What happens when we realize that our love—while incredibly powerful—cannot erase every challenge our children will face?


That realization is devastating.


As a parent, there’s an almost instinctive drive to get to the root of everything.


How can I help?


What am I missing?


What else can I do?


Sometimes that pursuit becomes its own emotional burden.


In our family, we’re currently walking through the realities of low working memory, inattentive ADHD, and anxiety symptoms. Some days I wonder whether these challenges are connected to the incredibly difficult start my son had in life—being born with undeveloped lungs, spending time on a high-frequency ventilator, and everything his tiny body endured before we ever brought him home.


Other days, I remind myself that maybe this is simply how his brain is wired.


And the truth is…


It doesn’t actually change what he needs today.


Whether his challenges stem from those early medical battles or whether they would have existed regardless, he still deserves support, understanding, and parents who continue showing up for him.


But I’d be lying if I said that realization wasn’t emotionally heavy.


Because beneath all of my research, appointments, questions, and attempts to stay proactive is one simple desire:


I just don’t want my child to struggle.


I don’t want life to feel harder than it has to.


If I’m being completely honest, this journey also feels like looking into a mirror.


I know what anxiety can do.


I know how quietly it steals confidence.


I know how perfectionism slowly convinces you that your worth is tied to your performance.


I know what it feels like to spend years believing your brain is working against you instead of understanding how it’s actually wired.


Those battles shaped so much of my own life.


And the thought of my child walking through those same battles breaks something inside me.


I see the moments when focus slips away.


I see the difficulty repeating back directions that were just given.


I see him drift during activities when he genuinely wants to stay engaged.


I see the frustration when his brain won’t cooperate with what his heart wants to do.


I catch glimpses of perfectionism beginning to whisper.


I notice anxiety trying to dim the light that naturally shines so brightly in him.


As his mom, it’s hard not to panic.


Some days it feels like I’m standing on a high-speed train, desperately searching for the emergency brake.

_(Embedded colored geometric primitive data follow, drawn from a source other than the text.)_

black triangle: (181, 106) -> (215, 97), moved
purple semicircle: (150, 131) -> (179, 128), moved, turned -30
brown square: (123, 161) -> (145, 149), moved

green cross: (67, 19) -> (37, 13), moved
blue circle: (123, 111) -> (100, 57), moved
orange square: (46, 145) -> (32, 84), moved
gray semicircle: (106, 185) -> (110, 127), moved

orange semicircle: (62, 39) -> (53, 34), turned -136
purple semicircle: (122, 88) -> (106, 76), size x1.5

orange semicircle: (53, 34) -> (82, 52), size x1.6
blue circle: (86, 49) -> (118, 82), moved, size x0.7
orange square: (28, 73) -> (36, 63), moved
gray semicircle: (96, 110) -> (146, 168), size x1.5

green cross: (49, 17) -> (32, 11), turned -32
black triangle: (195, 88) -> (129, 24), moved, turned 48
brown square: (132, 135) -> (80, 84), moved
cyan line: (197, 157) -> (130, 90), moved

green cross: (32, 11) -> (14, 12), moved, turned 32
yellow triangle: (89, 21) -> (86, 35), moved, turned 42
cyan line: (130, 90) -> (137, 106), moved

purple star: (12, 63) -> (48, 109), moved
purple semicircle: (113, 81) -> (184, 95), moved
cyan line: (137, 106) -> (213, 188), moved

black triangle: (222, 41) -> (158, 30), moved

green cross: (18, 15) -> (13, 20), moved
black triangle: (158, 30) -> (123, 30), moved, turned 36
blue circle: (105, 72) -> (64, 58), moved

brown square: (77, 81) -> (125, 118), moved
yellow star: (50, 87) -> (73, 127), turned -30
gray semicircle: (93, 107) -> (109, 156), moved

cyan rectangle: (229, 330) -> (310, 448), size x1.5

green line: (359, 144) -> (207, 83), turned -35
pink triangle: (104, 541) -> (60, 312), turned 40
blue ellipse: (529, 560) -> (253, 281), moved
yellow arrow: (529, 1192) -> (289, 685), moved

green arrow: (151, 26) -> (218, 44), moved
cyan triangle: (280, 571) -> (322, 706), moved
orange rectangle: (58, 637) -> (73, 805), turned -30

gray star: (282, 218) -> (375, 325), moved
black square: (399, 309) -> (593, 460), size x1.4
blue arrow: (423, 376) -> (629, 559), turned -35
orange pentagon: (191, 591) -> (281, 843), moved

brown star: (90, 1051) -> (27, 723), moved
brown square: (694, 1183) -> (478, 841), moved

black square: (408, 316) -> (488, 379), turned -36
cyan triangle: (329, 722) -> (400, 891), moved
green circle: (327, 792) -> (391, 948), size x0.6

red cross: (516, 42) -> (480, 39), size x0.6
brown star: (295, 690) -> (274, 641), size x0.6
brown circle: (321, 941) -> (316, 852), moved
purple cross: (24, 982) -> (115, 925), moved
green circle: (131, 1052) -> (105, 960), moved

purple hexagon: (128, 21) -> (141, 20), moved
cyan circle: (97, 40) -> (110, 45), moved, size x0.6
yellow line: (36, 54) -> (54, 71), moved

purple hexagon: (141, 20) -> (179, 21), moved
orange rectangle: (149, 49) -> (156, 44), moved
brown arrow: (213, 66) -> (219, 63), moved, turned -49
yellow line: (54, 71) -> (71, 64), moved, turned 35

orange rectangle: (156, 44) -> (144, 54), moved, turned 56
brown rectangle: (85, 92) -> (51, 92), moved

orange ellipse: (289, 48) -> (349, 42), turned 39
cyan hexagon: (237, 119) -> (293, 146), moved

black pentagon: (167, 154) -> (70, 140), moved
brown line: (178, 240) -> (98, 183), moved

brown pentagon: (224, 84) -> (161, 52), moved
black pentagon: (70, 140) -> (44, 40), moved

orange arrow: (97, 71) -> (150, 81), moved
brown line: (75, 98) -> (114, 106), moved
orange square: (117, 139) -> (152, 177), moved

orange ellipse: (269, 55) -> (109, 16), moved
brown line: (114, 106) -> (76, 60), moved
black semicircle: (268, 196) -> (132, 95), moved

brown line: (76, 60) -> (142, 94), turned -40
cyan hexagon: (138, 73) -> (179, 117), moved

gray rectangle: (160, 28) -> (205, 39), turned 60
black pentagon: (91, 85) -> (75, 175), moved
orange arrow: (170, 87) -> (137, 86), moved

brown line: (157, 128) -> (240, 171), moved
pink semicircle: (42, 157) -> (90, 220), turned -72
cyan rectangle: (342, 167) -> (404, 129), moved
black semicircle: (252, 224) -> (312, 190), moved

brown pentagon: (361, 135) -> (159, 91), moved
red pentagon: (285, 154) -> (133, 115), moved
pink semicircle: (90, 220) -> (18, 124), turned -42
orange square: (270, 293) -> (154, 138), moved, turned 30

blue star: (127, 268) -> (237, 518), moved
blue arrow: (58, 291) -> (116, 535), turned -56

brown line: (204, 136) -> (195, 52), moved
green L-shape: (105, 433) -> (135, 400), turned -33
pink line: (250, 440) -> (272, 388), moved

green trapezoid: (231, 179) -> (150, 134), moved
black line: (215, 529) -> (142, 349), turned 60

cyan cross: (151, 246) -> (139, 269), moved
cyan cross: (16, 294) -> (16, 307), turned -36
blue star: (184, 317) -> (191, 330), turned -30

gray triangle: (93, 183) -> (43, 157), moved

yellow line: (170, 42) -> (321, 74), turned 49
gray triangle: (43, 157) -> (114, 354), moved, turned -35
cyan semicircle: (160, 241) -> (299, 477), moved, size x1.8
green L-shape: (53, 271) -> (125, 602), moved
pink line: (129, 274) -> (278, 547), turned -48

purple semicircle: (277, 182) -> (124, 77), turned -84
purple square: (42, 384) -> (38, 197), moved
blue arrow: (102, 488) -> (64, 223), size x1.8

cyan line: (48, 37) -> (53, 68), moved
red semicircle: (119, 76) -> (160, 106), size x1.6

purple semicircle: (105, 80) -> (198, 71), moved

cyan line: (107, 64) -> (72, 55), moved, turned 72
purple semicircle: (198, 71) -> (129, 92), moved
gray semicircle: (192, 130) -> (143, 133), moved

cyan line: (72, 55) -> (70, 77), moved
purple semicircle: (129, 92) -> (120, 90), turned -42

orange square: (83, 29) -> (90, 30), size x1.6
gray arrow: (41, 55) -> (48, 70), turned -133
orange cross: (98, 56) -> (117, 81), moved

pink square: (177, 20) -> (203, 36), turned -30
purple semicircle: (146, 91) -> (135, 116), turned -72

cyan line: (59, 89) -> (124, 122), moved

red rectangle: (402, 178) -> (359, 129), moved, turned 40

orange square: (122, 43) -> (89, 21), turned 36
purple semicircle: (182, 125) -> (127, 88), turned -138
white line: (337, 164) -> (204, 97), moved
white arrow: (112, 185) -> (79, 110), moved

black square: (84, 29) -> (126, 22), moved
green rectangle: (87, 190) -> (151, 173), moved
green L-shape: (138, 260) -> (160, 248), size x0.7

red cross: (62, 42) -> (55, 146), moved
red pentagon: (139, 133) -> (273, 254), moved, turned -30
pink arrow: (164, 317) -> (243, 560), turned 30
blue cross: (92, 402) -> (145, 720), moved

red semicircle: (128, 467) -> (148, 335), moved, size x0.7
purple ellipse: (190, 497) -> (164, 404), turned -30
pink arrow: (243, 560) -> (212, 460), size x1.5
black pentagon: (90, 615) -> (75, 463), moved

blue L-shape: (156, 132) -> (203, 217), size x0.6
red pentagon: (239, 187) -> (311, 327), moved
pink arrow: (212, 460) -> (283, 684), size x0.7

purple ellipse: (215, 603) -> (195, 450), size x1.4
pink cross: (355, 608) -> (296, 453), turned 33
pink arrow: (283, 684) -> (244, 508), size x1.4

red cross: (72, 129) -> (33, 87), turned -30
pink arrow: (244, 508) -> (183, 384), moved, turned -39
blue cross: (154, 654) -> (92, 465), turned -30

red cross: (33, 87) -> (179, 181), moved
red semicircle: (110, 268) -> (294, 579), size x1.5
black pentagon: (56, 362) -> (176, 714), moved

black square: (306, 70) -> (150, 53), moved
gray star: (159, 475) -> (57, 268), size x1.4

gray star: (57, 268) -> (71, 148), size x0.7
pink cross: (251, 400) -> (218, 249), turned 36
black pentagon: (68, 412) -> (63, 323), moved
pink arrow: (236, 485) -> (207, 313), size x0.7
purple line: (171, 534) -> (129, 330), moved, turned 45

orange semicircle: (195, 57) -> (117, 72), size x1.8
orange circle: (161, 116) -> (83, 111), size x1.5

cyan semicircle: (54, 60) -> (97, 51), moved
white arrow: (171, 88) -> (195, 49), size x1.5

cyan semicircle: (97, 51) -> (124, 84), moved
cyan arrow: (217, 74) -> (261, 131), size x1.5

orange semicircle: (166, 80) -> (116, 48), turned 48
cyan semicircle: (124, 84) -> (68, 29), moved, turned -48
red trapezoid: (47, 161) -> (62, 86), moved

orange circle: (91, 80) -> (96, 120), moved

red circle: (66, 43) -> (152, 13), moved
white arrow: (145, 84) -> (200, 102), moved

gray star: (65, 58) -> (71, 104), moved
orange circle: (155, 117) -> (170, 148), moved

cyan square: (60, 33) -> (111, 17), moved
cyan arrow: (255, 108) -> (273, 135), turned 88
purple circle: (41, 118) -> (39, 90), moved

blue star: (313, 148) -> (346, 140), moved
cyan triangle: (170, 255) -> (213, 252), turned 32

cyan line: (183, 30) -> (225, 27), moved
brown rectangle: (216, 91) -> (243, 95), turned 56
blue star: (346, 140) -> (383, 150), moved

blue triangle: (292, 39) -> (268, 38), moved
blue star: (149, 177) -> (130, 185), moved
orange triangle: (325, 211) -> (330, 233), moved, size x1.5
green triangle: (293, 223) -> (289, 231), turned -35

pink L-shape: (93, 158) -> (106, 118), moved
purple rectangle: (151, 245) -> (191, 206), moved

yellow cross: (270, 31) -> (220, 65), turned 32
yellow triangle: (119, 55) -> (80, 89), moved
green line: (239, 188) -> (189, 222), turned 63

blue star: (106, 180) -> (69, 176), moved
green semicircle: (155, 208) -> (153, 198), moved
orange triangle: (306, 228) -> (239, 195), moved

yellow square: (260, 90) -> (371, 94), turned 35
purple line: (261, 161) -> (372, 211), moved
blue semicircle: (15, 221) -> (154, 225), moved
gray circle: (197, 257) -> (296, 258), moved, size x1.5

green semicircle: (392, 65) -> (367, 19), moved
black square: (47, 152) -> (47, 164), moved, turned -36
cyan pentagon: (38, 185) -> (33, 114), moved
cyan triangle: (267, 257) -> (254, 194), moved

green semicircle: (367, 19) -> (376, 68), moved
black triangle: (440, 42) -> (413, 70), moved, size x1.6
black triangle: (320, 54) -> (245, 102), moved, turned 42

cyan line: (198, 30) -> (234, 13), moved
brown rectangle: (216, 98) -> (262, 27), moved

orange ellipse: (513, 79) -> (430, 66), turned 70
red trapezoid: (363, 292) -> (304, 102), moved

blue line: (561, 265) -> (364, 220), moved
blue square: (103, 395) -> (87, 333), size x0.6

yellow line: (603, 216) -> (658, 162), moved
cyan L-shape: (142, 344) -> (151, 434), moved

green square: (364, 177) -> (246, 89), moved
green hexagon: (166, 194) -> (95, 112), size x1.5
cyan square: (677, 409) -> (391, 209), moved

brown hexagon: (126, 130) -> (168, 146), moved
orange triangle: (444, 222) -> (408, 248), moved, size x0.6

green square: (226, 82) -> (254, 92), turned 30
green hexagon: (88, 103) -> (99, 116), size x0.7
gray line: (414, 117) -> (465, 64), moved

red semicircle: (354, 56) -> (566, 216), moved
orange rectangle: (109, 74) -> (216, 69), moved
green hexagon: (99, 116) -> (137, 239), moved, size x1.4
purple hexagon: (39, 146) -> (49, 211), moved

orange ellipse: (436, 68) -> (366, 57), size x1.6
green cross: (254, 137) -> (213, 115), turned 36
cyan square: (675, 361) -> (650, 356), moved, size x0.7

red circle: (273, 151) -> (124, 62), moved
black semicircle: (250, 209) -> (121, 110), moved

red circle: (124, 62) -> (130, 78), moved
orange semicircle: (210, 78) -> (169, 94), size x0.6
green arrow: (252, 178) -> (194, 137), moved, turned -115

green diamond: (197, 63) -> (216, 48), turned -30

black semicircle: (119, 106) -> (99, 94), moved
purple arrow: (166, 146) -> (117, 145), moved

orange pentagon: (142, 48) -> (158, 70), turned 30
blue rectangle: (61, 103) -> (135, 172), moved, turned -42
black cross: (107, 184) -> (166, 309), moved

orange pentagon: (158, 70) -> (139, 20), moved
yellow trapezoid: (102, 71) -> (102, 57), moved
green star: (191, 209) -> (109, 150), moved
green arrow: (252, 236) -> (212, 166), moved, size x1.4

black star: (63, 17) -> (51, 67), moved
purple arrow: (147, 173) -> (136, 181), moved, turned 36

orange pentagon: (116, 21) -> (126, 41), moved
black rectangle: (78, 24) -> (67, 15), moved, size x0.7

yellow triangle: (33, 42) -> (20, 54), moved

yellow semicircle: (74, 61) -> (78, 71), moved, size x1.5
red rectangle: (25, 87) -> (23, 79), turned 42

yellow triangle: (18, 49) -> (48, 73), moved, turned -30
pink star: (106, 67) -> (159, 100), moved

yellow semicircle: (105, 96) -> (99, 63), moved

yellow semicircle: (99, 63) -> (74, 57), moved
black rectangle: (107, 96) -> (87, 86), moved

I’m pulling every lever I can find—therapy, conversations, routines, strategies, books, specialists, accommodations—hoping something will slow the train down before it gains more speed.


And when I can’t immediately find the answer, my mind races toward the future.


What if it gets worse?


What if I miss something important?


What if I can’t protect him from what I’ve experienced?


This is the part of parenthood no one prepared me for.


Not the sleepless nights.


Not the tantrums.


Not the endless laundry.


The emotional weight of loving someone so fiercely that every struggle they face feels like it’s happening inside your own heart.


Maybe that’s the burden of deeply empathic parents.


We don’t just carry our own emotions.


We carry pieces of the people we love.


But perhaps the lesson I’m slowly learning is this:


My job isn’t to remove every obstacle from my child’s path.


My job is to walk beside him.


To believe in him when he doubts himself.


To advocate when he needs support.


To help him understand how his unique brain works instead of teaching him that something is wrong with it.


To remind him that his challenges do not define him.


And maybe… to remember that they don’t define me as a mother either.


Because sometimes the bravest thing a parent can do isn’t finding the perfect solution.


Sometimes it’s continuing to show up, love fiercely, advocate faithfully, and trust that while we cannot spare our children from every hardship, we can make sure they never have to face those hardships alone.


Maybe that’s what they will remember most.


Not that we had all the answers.


But that we never stopped searching, never stopped believing in them, and never stopped loving them exactly as they are.